I’m not saying, no salt – what I am saying is, if you want it, give your body the real thing, unrefined sea salt. This is packed with essential minerals and supplies the body with a proper balance of sodium and chloride and many trace minerals. So what’s the best? Himalayan crystal salt is considered to be top of the line. Why? Because unlike some sea salt, which can come from polluted waters, Himalayan crystal salt is considered to be the highest, purest grade salt on earth, free of impurities and pollutants, and loaded with more than 80 health-supporting minerals that your body can easily absorb. Not surprisingly Himalayan salt will be pricier than your usual table salt, so use it sparingly, treat it like the precious treat that it is — and enjoy!


  • Lulumadeinla

    to me, this article presumes that sea salt is not sodium chloride – when in fact it is.  Sea salt and table salt are both sodium chloride. salt is salt.  It’s just that, as you stated, sea salt has not ben processed to death and has all those wonderful minerals.  
    And not only because it’s so pricey should you treat it like a special treat, but it is still just salt.  And too much salt is not a good thing.  
    correct me if I’m wrong..

  • Lillian

    A good rule of thumb….too much of anything is probably not a good thing…  :-)

  • Veetmaya

    Just bear in mind that Himalayan Salt doesn’t have iodine in it so then you need to get this elsewhere ..

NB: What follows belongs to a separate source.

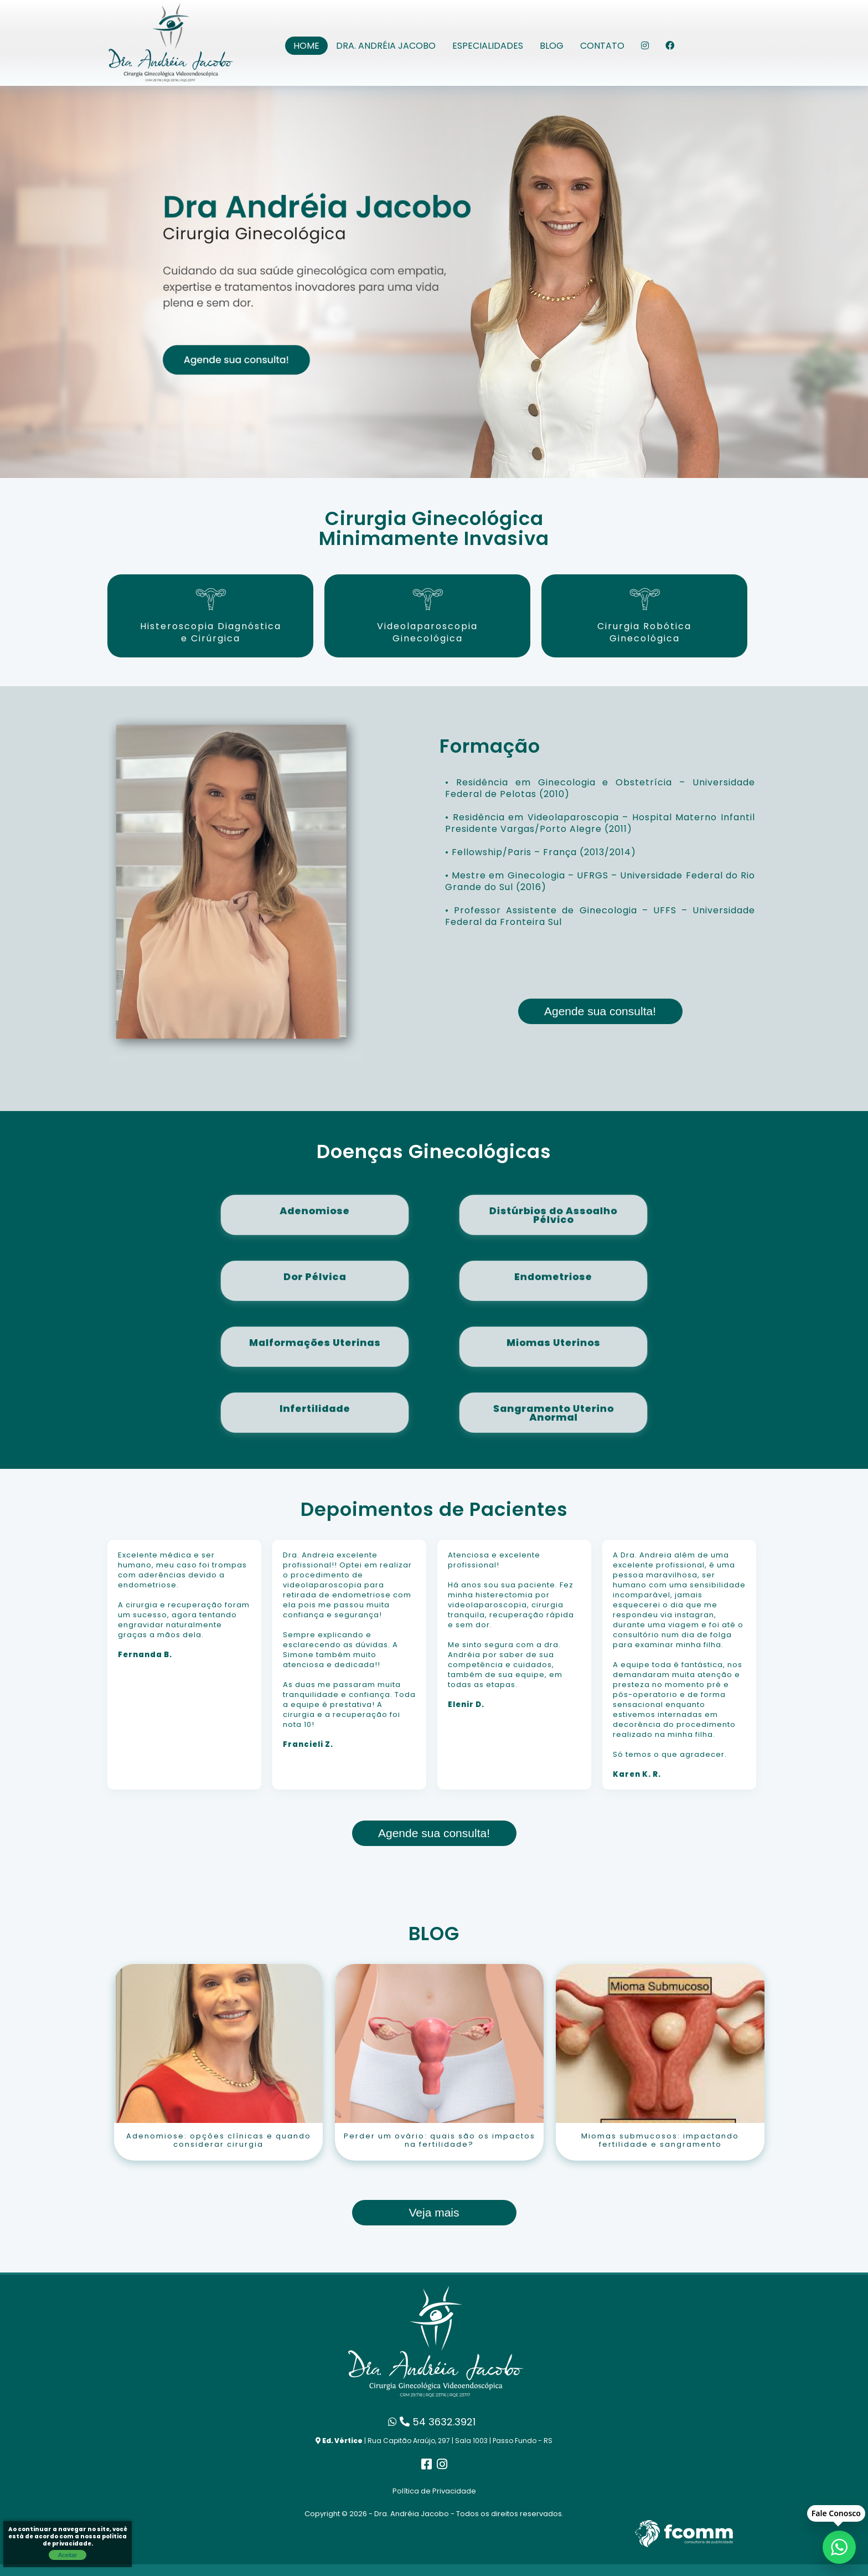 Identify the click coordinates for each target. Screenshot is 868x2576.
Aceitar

  • table salt is iodized. does sea salt contain iodine also?

  • Sassy Zen

    …only if it’s been added in…it will say so on the label

  • Damir Lisic

    So salt “it’s a necessity — without it, the heart, muscles and brain simply cannot function” but ” but “sodium chloride, a chemical that’s toxic to our bodies” …What if I told you that sodium chloride IS salt. And you are a doctor? I am a little worried for your patients, dr. Lipman..

  • Jmac


    Here is one of hundreds of articles that talk about the difference. Assuming they are the same is very ignorant. I highly encourage you to start researching food because its not created equal.

  • G

    Potassium chloride is not dangerous to anyone with decently functioning kidneys. Kidneys are very good at getting rid of excess potassium. In one double-blinded study, table salt was replaced with a mix of sodium chloride and potassium chloride in one of two assisted living homes. Patients consuming the potassium chloride had lower blood pressure and fewer cardiac events than patients consuming the sodium chloride only. Ask your own doctor before switching, but don’t trust this guy. “Dr” Lipman, guess what else occasionally but rarely kills people: water, peanuts, eggs, strawberries, potassium deficiency…..

  • Kara

    I switched from typical table salt about 2 years ago, once I realized what typical morton salt actually was. I have found that ‘regular’ unrefined sea salt actually tastes so much better! Some people refer to it as gourmet sea salt or chef salts, but I do believe it should be in every kitchen and restaurant. Maybe if restaurants changed their salts set at the table it would help inform those who have yet to find out there is a difference in salts. Thank you for this well written, informative post about salt! I buy all of my unrefined sea salts from http://www.SaltsWorldwide.com They have varieties of sea salts available from places across the world! I enjoy the Fleur de Sel Sea Salt – simply amazingly pure unrefined salt from the earth!

  • Universalli

    That isn’t true Veetmaya. Himalayan Salt has Iodine plus many oder trace-minerals.

  • Universalli

    Do you have the source of this study? I couldn’t find it on Pubmed. I believe that the mix of sodium chloride and potassium chloride was resulting in a better outcome, as we need both sodium and potassium in balance, not isolated :-).